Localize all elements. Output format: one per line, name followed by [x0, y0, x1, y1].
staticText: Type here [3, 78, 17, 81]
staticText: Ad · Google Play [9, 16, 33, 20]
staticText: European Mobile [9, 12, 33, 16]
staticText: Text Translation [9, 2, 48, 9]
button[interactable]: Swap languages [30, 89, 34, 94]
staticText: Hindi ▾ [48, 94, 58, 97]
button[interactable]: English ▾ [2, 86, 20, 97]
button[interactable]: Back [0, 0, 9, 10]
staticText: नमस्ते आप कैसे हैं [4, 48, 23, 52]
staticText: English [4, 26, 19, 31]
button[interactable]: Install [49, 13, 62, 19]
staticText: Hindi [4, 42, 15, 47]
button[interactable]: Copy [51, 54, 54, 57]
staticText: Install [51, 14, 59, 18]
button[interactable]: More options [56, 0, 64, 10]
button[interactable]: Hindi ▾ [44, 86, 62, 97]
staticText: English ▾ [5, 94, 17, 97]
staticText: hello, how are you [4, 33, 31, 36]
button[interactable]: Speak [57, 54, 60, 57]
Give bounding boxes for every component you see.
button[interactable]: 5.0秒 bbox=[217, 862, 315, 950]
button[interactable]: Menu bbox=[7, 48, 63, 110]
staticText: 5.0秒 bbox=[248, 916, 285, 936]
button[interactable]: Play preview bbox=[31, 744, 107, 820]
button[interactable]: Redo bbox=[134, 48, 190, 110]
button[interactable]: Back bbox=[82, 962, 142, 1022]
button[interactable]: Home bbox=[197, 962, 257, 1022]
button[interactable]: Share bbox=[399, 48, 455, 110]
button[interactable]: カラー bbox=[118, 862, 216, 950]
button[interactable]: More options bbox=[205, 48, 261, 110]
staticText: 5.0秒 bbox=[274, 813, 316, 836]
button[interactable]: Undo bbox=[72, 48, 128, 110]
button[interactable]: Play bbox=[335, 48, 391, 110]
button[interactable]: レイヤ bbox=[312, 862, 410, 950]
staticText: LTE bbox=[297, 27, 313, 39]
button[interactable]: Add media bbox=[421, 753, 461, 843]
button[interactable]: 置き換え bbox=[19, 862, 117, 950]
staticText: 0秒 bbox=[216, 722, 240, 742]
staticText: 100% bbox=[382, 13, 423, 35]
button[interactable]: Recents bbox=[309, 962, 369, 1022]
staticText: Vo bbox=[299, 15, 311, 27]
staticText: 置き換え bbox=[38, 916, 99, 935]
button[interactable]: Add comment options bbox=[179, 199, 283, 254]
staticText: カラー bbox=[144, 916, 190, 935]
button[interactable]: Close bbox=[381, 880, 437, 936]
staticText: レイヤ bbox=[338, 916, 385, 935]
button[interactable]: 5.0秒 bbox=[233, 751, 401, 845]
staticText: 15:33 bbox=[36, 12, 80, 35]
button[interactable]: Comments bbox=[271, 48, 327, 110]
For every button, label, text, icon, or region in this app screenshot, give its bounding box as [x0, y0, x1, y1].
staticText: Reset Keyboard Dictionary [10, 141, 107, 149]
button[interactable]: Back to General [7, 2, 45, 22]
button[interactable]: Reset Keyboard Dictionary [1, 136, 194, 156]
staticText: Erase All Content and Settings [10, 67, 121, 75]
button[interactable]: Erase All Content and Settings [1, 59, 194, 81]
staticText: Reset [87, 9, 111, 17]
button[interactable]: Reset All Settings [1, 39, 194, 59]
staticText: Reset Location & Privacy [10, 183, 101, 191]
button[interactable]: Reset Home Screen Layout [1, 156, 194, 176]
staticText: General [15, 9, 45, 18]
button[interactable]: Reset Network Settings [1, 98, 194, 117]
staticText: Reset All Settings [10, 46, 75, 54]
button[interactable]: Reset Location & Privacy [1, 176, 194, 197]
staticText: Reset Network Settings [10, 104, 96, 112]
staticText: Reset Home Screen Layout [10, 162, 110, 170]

______

■ Your task ■
From the records above, pull every line that carries the word "Dictionary".

■ Task response ■
staticText: Reset Keyboard Dictionary [10, 141, 107, 149]
button[interactable]: Reset Keyboard Dictionary [1, 136, 194, 156]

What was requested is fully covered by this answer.